• Task requirements:
Please give back each entry below unaltered, leaving the pictures out.

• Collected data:
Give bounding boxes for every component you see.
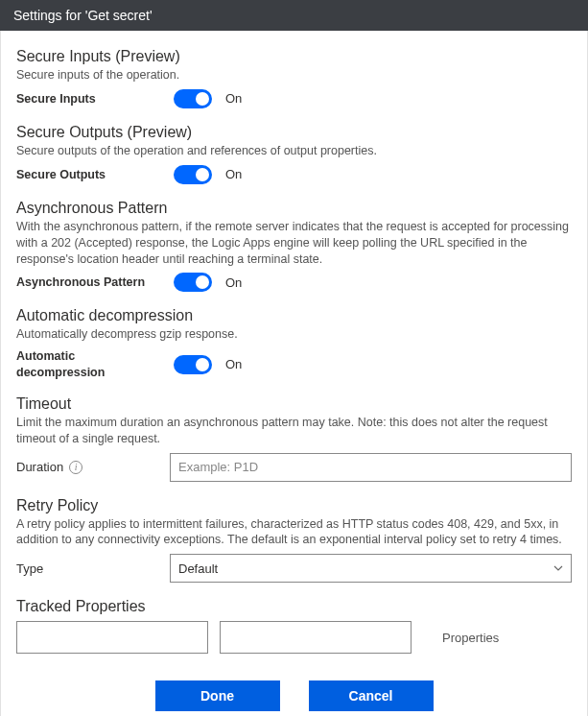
section-description: With the asynchronous pattern, if the re…: [16, 219, 572, 268]
toggle-label: Asynchronous Pattern: [16, 274, 160, 290]
toggle-state-text: On: [225, 275, 242, 290]
section-retry-policy: Retry Policy A retry policy applies to i…: [16, 497, 572, 584]
section-title: Retry Policy: [16, 497, 572, 514]
tracked-value-input[interactable]: [220, 621, 412, 654]
secure-inputs-toggle[interactable]: [174, 89, 212, 108]
section-title: Automatic decompression: [16, 307, 572, 324]
cancel-button[interactable]: Cancel: [309, 680, 434, 711]
secure-outputs-toggle[interactable]: [174, 165, 212, 184]
panel-titlebar: Settings for 'Get secret': [0, 0, 588, 31]
info-icon[interactable]: i: [69, 461, 82, 474]
action-buttons: Done Cancel: [16, 680, 572, 711]
section-title: Secure Outputs (Preview): [16, 124, 572, 141]
toggle-label: Secure Inputs: [16, 91, 160, 107]
section-description: Secure inputs of the operation.: [16, 67, 572, 84]
duration-label: Duration i: [16, 460, 160, 474]
properties-label: Properties: [442, 631, 499, 645]
retry-type-value: Default: [178, 561, 218, 576]
section-async-pattern: Asynchronous Pattern With the asynchrono…: [16, 200, 572, 293]
retry-type-select[interactable]: Default: [170, 554, 572, 583]
settings-panel: Secure Inputs (Preview) Secure inputs of…: [0, 31, 588, 716]
section-description: Automatically decompress gzip response.: [16, 326, 572, 343]
toggle-state-text: On: [225, 167, 242, 181]
panel-title: Settings for 'Get secret': [13, 8, 153, 23]
section-description: Limit the maximum duration an asynchrono…: [16, 415, 572, 447]
section-title: Secure Inputs (Preview): [16, 48, 572, 65]
section-title: Timeout: [16, 395, 572, 413]
type-label: Type: [16, 561, 160, 576]
section-title: Asynchronous Pattern: [16, 200, 572, 217]
toggle-state-text: On: [225, 91, 242, 106]
section-timeout: Timeout Limit the maximum duration an as…: [16, 395, 572, 482]
section-description: A retry policy applies to intermittent f…: [16, 516, 572, 549]
section-tracked-properties: Tracked Properties Properties: [16, 598, 572, 654]
toggle-state-text: On: [225, 357, 242, 371]
duration-input[interactable]: [170, 453, 572, 482]
async-pattern-toggle[interactable]: [174, 273, 212, 292]
toggle-label: Automatic decompression: [16, 348, 160, 380]
section-secure-outputs: Secure Outputs (Preview) Secure outputs …: [16, 124, 572, 184]
done-button[interactable]: Done: [155, 680, 280, 711]
tracked-key-input[interactable]: [16, 621, 208, 654]
section-secure-inputs: Secure Inputs (Preview) Secure inputs of…: [16, 48, 572, 108]
section-description: Secure outputs of the operation and refe…: [16, 143, 572, 159]
section-title: Tracked Properties: [16, 598, 572, 615]
section-auto-decompression: Automatic decompression Automatically de…: [16, 307, 572, 379]
duration-label-text: Duration: [16, 460, 63, 474]
auto-decompression-toggle[interactable]: [174, 355, 212, 374]
toggle-label: Secure Outputs: [16, 167, 160, 182]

• Solution to the exercise:
Give bounding boxes for every component you see.
section-description: With the asynchronous pattern, if the re…: [16, 219, 572, 268]
toggle-label: Asynchronous Pattern: [16, 274, 160, 290]
toggle-state-text: On: [225, 275, 242, 290]
section-retry-policy: Retry Policy A retry policy applies to i…: [16, 497, 572, 584]
section-title: Retry Policy: [16, 497, 572, 514]
tracked-value-input[interactable]: [220, 621, 412, 654]
secure-inputs-toggle[interactable]: [174, 89, 212, 108]
section-title: Automatic decompression: [16, 307, 572, 324]
cancel-button[interactable]: Cancel: [309, 680, 434, 711]
secure-outputs-toggle[interactable]: [174, 165, 212, 184]
panel-titlebar: Settings for 'Get secret': [0, 0, 588, 31]
info-icon[interactable]: i: [69, 461, 82, 474]
action-buttons: Done Cancel: [16, 680, 572, 711]
section-title: Secure Outputs (Preview): [16, 124, 572, 141]
toggle-label: Secure Inputs: [16, 91, 160, 107]
section-description: Secure inputs of the operation.: [16, 67, 572, 84]
duration-label: Duration i: [16, 460, 160, 474]
properties-label: Properties: [442, 631, 499, 645]
retry-type-value: Default: [178, 561, 218, 576]
section-async-pattern: Asynchronous Pattern With the asynchrono…: [16, 200, 572, 293]
retry-type-select[interactable]: Default: [170, 554, 572, 583]
settings-panel: Secure Inputs (Preview) Secure inputs of…: [0, 31, 588, 716]
section-description: Automatically decompress gzip response.: [16, 326, 572, 343]
toggle-state-text: On: [225, 167, 242, 181]
panel-title: Settings for 'Get secret': [13, 8, 153, 23]
section-description: Limit the maximum duration an asynchrono…: [16, 415, 572, 447]
section-title: Secure Inputs (Preview): [16, 48, 572, 65]
section-title: Timeout: [16, 395, 572, 413]
type-label: Type: [16, 561, 160, 576]
section-title: Asynchronous Pattern: [16, 200, 572, 217]
toggle-state-text: On: [225, 91, 242, 106]
section-timeout: Timeout Limit the maximum duration an as…: [16, 395, 572, 482]
section-description: A retry policy applies to intermittent f…: [16, 516, 572, 549]
section-tracked-properties: Tracked Properties Properties: [16, 598, 572, 654]
toggle-state-text: On: [225, 357, 242, 371]
duration-input[interactable]: [170, 453, 572, 482]
async-pattern-toggle[interactable]: [174, 273, 212, 292]
toggle-label: Automatic decompression: [16, 348, 160, 380]
section-secure-outputs: Secure Outputs (Preview) Secure outputs …: [16, 124, 572, 184]
done-button[interactable]: Done: [155, 680, 280, 711]
tracked-key-input[interactable]: [16, 621, 208, 654]
section-secure-inputs: Secure Inputs (Preview) Secure inputs of…: [16, 48, 572, 108]
section-description: Secure outputs of the operation and refe…: [16, 143, 572, 159]
section-title: Tracked Properties: [16, 598, 572, 615]
section-auto-decompression: Automatic decompression Automatically de…: [16, 307, 572, 379]
duration-label-text: Duration: [16, 460, 63, 474]
auto-decompression-toggle[interactable]: [174, 355, 212, 374]
toggle-label: Secure Outputs: [16, 167, 160, 182]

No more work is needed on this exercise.